What you have to do ->
Omit all images, then repeat exactly the lines below from the one containing "Zeichen eines dynamischen" through the one containing "El Sentimiento del Cliente", both ends included.
Start of Supplied records
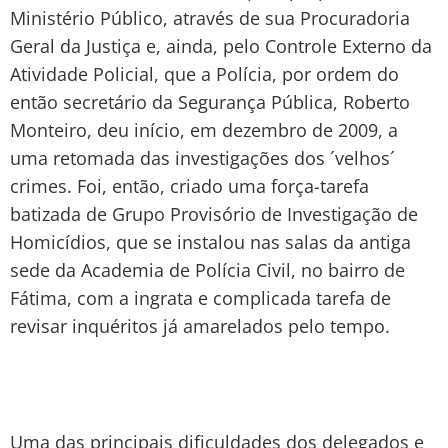
Ministério Público, através de sua Procuradoria
Geral da Justiça e, ainda, pelo Controle Externo da
Atividade Policial, que a Polícia, por ordem do
então secretário da Segurança Pública, Roberto
Monteiro, deu início, em dezembro de 2009, a
uma retomada das investigações dos ´velhos´
crimes. Foi, então, criado uma força-tarefa
batizada de Grupo Provisório de Investigação de
Homicídios, que se instalou nas salas da antiga
sede da Academia de Polícia Civil, no bairro de
Fátima, com a ingrata e complicada tarefa de
revisar inquéritos já amarelados pelo tempo.
Uma das principais dificuldades dos delegados e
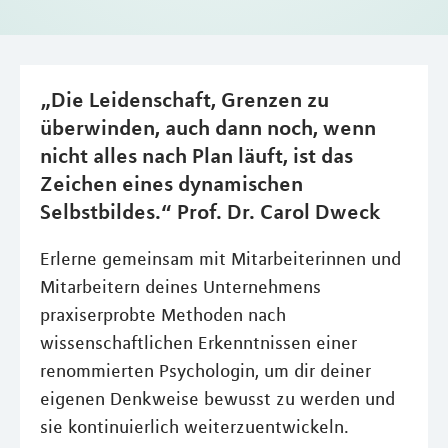
„Die Leidenschaft, Grenzen zu
überwinden, auch dann noch, wenn
nicht alles nach Plan läuft, ist das
Zeichen eines dynamischen
Selbstbildes.“ Prof. Dr. Carol Dweck
Erlerne gemeinsam mit Mitarbeiterinnen und
Mitarbeitern deines Unternehmens
praxiserprobte Methoden nach
wissenschaftlichen Erkenntnissen einer
renommierten Psychologin, um dir deiner
eigenen Denkweise bewusst zu werden und
sie kontinuierlich weiterzuentwickeln.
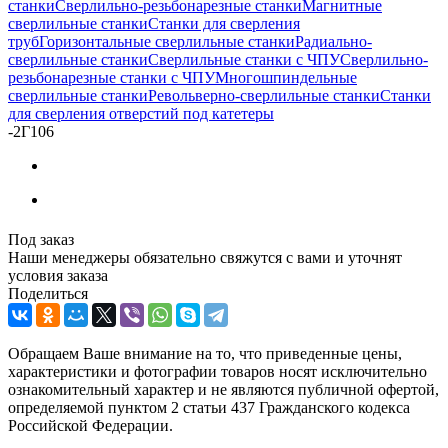
станки
Сверлильно-резьбонарезные станки
Магнитные
сверлильные станки
Станки для сверления
труб
Горизонтальные сверлильные станки
Радиально-
сверлильные станки
Сверлильные станки с ЧПУ
Сверлильно-
резьбонарезные станки с ЧПУ
Многошпиндельные
сверлильные станки
Револьверно-сверлильные станки
Станки
для сверления отверстий под катетеры
-
2Г106
Под заказ
Наши менеджеры обязательно свяжутся с вами и уточнят
условия заказа
Поделиться
Обращаем Ваше внимание на то, что приведенные цены,
характеристики и фотографии товаров носят исключительно
ознакомительный характер и не являются публичной офертой,
определяемой пунктом 2 статьи 437 Гражданского кодекса
Российской Федерации.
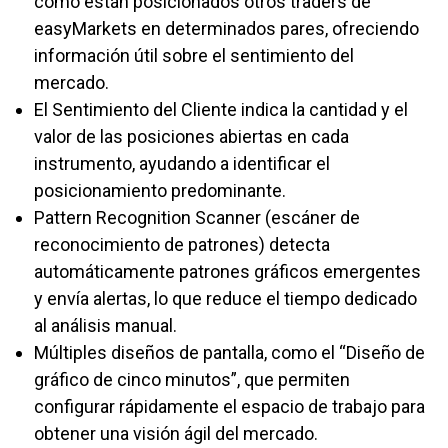
cómo están posicionados otros traders de
easyMarkets en determinados pares, ofreciendo
información útil sobre el sentimiento del
mercado.
El Sentimiento del Cliente indica la cantidad y el
valor de las posiciones abiertas en cada
instrumento, ayudando a identificar el
posicionamiento predominante.
Pattern Recognition Scanner (escáner de
reconocimiento de patrones) detecta
automáticamente patrones gráficos emergentes
y envía alertas, lo que reduce el tiempo dedicado
al análisis manual.
Múltiples diseños de pantalla, como el “Diseño de
gráfico de cinco minutos”, que permiten
configurar rápidamente el espacio de trabajo para
obtener una visión ágil del mercado.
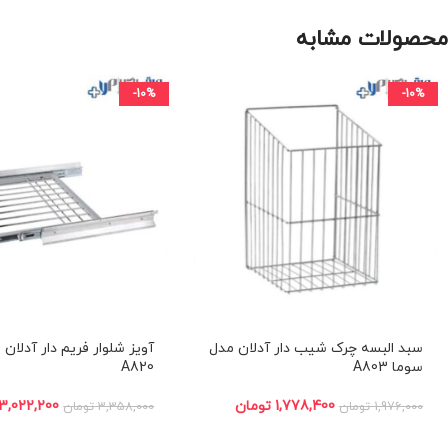
محصولات مشابه
-10%
-10%
سبد اﻟﺒﺴﻪ چرک ﺷﯿﺐ دار آدلان مدل
آویز شلوار فریم دار آدلان 
ﺳﻮﻣﺎ A803
A820
1,778,400
تومان
3,022,200
1,976,000
تومان
3,358,000
تومان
End of Supplied records
Task result ->
Zeichen eines dynamischen
Selbstbildes.“ Prof. Dr. Carol Dweck
Erlerne gemeinsam mit Mitarbeiterinnen und
Mitarbeitern deines Unternehmens
praxiserprobte Methoden nach
wissenschaftlichen Erkenntnissen einer
renommierten Psychologin, um dir deiner
eigenen Denkweise bewusst zu werden und
sie kontinuierlich weiterzuentwickeln.
станки
Сверлильно-резьбонарезные станки
Магнитные
сверлильные станки
Станки для сверления
труб
Горизонтальные сверлильные станки
Радиально-
сверлильные станки
Сверлильные станки с ЧПУ
Сверлильно-
резьбонарезные станки с ЧПУ
Многошпиндельные
сверлильные станки
Револьверно-сверлильные станки
Станки
для сверления отверстий под катетеры
-
2Г106
Под заказ
Наши менеджеры обязательно свяжутся с вами и уточнят
условия заказа
Поделиться
Обращаем Ваше внимание на то, что приведенные цены,
характеристики и фотографии товаров носят исключительно
ознакомительный характер и не являются публичной офертой,
определяемой пунктом 2 статьи 437 Гражданского кодекса
Российской Федерации.
cómo están posicionados otros traders de
easyMarkets en determinados pares, ofreciendo
información útil sobre el sentimiento del
mercado.
El Sentimiento del Cliente indica la cantidad y el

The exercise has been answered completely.